*** Opening THE RECORDS ***
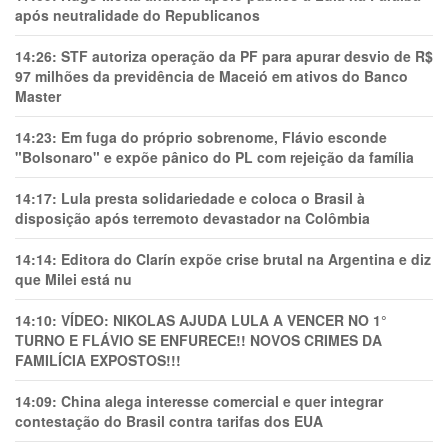
após neutralidade do Republicanos
14:26:
STF autoriza operação da PF para apurar desvio de R$
97 milhões da previdência de Maceió em ativos do Banco
Master
14:23:
Em fuga do próprio sobrenome, Flávio esconde
"Bolsonaro" e expõe pânico do PL com rejeição da família
14:17:
Lula presta solidariedade e coloca o Brasil à
disposição após terremoto devastador na Colômbia
14:14:
Editora do Clarín expõe crise brutal na Argentina e diz
que Milei está nu
14:10:
VÍDEO: NIKOLAS AJUDA LULA A VENCER NO 1°
TURNO E FLÁVIO SE ENFURECE!! NOVOS CRIMES DA
FAMILÍCIA EXPOSTOS!!!
14:09:
China alega interesse comercial e quer integrar
contestação do Brasil contra tarifas dos EUA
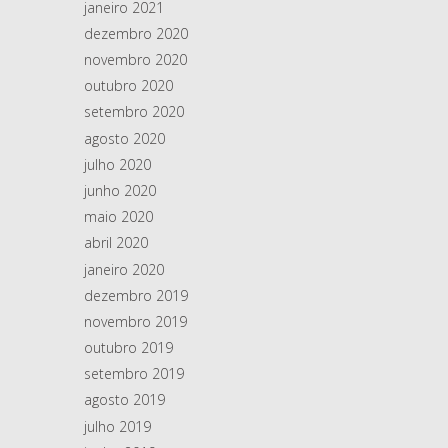
janeiro 2021
dezembro 2020
novembro 2020
outubro 2020
setembro 2020
agosto 2020
julho 2020
junho 2020
maio 2020
abril 2020
janeiro 2020
dezembro 2019
novembro 2019
outubro 2019
setembro 2019
agosto 2019
julho 2019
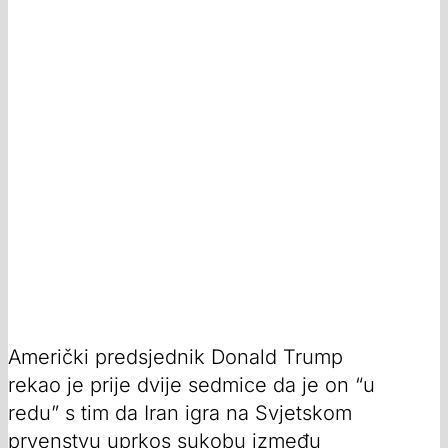
Američki predsjednik Donald Trump
rekao je prije dvije sedmice da je on “u
redu” s tim da Iran igra na Svjetskom
prvenstvu uprkos sukobu između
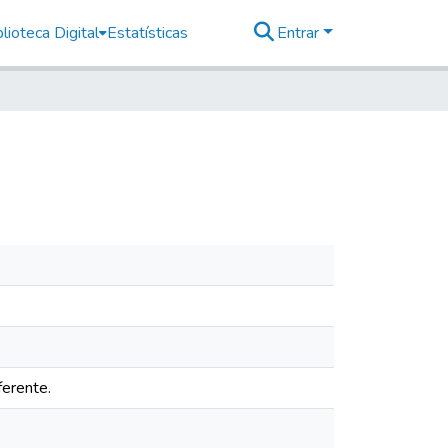
lioteca Digital
Estatísticas
Entrar
ferente.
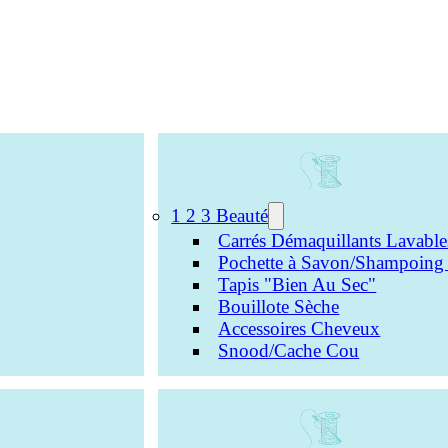
1 2 3 Beauté
Carrés Démaquillants Lavable
Pochette à Savon/Shampoing 
Tapis "Bien Au Sec"
Bouillote Sèche
Accessoires Cheveux
Snood/Cache Cou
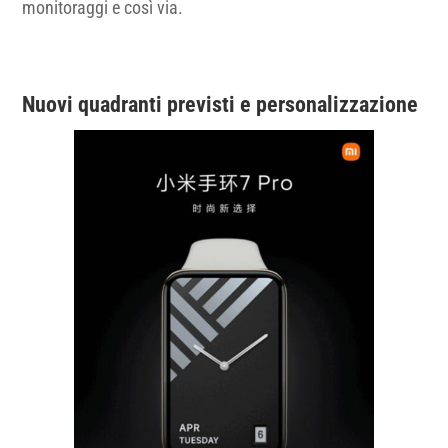
monitoraggi e così via.
Nuovi quadranti previsti e personalizzazione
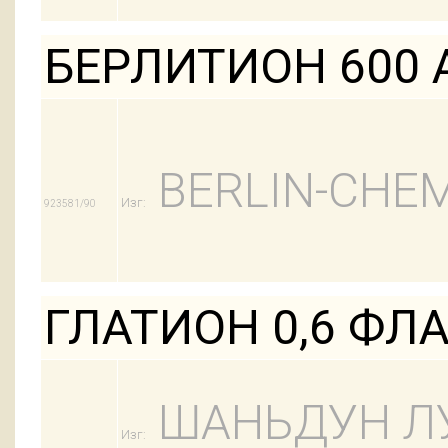
БЕРЛИТИОН 600 
BERLIN-CHEM
Изг:
923581/90
ГЛАТИОН 0,6 ФЛ
ШАНЬДУН Л
Изг:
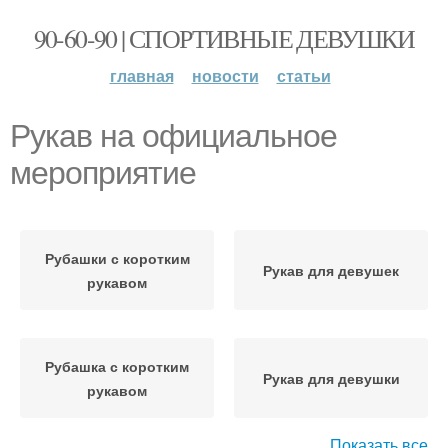
90-60-90 | СПОРТИВНЫЕ ДЕВУШКИ
главная
новости
статьи
Рукав на официальное
мероприятие
Рубашки с коротким
Рукав для девушек
рукавом
Рубашка с коротким
Рукав для девушки
рукавом
Показать все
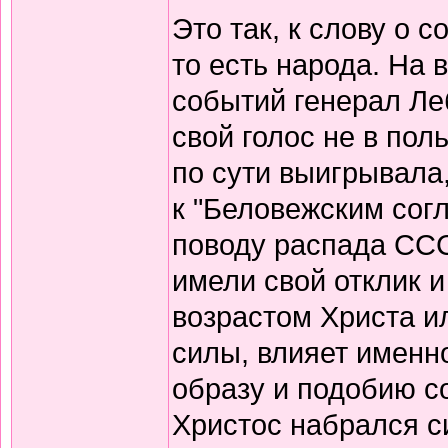
Это так, к слову о 
то есть народа. На
событий генерал Леб
свой голос не в пол
по сути выигрывала,
к "Беловежским сог
поводу распада ССС
имели свой отклик и 
возрастом Христа и
силы, влияет именн
образу и подобию с
Христос набрался си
*** Closing THE RECORDS ***
= DIRECTIONS =
All lines in the entries above that hold the word "após" need to be copied.

= WRITTEN SOLUTION =
após neutralidade do Republicanos
disposição após terremoto devastador na Colômbia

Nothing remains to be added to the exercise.